TASK GOAL:
Look through the data below. Collect every line where the word "استفاده" occurs.
*** Opening of SUPPLIED MATERIAL ***
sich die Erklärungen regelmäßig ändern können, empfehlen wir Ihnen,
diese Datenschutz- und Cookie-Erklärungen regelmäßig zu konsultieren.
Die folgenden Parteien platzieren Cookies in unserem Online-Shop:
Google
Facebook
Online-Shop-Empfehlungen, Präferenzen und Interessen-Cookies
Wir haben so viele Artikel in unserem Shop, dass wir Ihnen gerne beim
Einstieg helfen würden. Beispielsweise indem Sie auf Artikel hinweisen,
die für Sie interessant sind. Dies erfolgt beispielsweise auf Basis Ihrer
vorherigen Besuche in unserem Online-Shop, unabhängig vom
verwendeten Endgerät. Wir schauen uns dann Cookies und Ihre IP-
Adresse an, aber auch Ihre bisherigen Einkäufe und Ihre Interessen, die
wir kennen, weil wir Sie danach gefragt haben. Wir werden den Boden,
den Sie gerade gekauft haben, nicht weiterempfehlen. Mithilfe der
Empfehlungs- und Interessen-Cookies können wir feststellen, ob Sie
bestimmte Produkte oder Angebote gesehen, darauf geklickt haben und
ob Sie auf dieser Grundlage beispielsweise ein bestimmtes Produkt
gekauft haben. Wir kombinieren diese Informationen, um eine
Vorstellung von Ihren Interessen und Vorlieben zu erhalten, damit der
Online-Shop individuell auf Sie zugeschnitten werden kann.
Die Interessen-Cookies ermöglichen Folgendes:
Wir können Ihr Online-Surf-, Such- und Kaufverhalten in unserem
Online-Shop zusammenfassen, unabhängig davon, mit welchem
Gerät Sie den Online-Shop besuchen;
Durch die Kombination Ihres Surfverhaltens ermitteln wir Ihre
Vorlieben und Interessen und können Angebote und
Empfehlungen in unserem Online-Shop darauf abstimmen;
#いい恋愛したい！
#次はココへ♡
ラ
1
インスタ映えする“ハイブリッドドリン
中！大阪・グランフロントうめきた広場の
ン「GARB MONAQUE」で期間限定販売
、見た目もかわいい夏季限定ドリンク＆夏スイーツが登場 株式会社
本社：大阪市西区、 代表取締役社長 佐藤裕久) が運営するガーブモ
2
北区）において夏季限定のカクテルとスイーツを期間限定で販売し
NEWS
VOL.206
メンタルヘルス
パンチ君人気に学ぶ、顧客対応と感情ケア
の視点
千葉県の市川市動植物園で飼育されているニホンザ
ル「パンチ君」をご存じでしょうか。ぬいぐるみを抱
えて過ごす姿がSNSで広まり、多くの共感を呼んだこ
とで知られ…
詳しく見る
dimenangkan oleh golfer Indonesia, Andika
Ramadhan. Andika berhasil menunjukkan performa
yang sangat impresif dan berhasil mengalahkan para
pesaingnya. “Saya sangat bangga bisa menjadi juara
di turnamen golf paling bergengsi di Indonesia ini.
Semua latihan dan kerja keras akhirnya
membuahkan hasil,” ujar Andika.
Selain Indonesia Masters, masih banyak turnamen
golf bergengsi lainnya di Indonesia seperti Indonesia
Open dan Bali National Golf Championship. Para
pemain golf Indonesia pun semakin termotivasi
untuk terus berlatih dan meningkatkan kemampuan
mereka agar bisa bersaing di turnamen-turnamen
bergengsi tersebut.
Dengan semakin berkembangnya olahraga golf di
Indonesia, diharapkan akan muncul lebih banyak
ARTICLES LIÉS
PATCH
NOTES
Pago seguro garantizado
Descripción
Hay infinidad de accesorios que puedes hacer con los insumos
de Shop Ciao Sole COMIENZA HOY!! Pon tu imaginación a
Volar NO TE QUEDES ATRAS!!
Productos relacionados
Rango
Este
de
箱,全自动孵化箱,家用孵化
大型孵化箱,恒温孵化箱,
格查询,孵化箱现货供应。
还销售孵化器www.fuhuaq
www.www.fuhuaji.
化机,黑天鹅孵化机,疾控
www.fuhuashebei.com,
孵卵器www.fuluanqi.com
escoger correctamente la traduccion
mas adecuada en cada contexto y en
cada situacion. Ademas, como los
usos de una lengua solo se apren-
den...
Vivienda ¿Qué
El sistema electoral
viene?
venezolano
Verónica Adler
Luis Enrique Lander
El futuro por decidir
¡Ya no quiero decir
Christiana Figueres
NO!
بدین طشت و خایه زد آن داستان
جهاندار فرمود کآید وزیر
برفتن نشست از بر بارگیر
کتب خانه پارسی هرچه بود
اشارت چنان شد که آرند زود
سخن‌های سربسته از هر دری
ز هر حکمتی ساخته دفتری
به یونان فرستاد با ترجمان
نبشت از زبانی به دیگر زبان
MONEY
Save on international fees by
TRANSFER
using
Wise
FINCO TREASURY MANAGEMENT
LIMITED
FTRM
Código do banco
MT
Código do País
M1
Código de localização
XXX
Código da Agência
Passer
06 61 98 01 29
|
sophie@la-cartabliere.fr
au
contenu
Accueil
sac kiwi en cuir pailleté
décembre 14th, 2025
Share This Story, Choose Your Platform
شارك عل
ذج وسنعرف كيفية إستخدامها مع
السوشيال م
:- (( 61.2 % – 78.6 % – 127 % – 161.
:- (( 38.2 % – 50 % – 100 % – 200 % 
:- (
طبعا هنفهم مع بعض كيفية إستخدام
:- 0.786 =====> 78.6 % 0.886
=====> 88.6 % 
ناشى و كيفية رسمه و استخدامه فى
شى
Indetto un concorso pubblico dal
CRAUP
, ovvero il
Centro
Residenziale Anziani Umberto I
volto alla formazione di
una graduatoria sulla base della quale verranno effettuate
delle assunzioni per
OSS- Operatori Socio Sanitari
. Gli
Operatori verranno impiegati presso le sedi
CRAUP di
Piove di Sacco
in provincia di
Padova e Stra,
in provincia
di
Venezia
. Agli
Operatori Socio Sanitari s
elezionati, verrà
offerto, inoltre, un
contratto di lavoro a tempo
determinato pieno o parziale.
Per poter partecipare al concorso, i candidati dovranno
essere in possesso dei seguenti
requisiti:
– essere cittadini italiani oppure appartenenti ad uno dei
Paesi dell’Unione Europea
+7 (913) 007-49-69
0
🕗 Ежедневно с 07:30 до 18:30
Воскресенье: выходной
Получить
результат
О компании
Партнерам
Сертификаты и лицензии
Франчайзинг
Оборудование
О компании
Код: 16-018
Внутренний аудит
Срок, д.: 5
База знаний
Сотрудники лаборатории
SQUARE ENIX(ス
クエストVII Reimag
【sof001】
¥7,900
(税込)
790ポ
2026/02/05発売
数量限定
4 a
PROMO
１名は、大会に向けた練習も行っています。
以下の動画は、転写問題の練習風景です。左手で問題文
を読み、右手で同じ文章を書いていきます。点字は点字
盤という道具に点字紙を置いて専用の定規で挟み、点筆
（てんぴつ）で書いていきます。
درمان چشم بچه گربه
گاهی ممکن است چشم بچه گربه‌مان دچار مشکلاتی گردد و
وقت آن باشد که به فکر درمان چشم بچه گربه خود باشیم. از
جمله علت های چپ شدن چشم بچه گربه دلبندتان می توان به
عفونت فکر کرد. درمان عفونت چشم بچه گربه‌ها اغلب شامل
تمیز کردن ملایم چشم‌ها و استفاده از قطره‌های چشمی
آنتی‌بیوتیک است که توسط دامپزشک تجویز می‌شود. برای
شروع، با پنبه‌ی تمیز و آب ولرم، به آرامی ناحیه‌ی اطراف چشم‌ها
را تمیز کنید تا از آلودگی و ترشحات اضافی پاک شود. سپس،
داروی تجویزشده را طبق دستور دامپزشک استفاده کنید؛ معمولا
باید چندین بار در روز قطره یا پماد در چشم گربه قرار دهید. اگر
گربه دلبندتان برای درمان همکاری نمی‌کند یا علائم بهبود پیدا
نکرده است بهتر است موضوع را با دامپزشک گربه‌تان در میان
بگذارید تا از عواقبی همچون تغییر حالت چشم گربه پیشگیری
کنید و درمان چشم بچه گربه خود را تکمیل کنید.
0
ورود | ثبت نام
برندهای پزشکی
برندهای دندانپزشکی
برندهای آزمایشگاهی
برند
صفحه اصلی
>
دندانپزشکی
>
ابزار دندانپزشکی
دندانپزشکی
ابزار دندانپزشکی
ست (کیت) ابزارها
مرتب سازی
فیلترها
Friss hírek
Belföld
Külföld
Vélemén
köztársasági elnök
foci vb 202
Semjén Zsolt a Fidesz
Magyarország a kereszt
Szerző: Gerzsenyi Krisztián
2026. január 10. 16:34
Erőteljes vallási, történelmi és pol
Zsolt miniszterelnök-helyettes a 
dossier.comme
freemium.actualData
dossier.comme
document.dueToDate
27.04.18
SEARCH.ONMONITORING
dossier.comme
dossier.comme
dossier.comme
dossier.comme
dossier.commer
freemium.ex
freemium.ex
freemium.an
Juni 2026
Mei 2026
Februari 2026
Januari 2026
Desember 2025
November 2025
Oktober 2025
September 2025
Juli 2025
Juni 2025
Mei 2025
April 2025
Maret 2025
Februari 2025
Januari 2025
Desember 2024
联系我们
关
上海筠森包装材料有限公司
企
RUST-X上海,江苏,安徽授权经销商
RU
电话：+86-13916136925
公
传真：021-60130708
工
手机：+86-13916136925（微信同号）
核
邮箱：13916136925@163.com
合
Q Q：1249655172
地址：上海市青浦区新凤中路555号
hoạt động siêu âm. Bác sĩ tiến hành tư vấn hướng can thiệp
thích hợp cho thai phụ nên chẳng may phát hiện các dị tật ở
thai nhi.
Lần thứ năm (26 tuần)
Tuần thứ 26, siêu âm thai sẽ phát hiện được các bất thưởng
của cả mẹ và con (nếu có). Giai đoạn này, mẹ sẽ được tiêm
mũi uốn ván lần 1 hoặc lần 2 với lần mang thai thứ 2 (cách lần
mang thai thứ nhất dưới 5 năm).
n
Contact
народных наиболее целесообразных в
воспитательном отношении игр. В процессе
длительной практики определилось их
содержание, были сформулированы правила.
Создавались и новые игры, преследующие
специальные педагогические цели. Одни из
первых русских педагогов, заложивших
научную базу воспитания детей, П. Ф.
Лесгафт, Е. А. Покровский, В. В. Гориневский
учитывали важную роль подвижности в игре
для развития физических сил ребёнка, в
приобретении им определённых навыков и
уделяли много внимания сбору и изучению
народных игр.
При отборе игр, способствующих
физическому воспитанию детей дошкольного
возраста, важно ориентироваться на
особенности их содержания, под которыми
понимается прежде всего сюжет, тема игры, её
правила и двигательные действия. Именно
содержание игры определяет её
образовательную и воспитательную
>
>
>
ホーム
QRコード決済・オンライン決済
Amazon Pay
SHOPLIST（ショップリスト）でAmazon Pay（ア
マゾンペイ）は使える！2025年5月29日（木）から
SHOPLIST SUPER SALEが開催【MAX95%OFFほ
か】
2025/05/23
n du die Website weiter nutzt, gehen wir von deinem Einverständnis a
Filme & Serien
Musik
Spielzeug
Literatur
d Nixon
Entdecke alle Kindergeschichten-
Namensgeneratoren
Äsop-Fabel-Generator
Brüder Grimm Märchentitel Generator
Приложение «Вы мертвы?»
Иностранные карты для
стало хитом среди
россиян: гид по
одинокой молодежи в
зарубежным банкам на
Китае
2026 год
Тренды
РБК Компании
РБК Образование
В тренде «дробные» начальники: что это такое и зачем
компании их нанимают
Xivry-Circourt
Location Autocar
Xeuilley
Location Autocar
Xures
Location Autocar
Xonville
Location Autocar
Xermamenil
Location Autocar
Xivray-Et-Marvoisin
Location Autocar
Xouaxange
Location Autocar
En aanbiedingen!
*** Close of SUPPLIED MATERIAL ***
RESPONSE:
تمیز کردن ملایم چشم‌ها و استفاده از قطره‌های چشمی
داروی تجویزشده را طبق دستور دامپزشک استفاده کنید؛ معمولا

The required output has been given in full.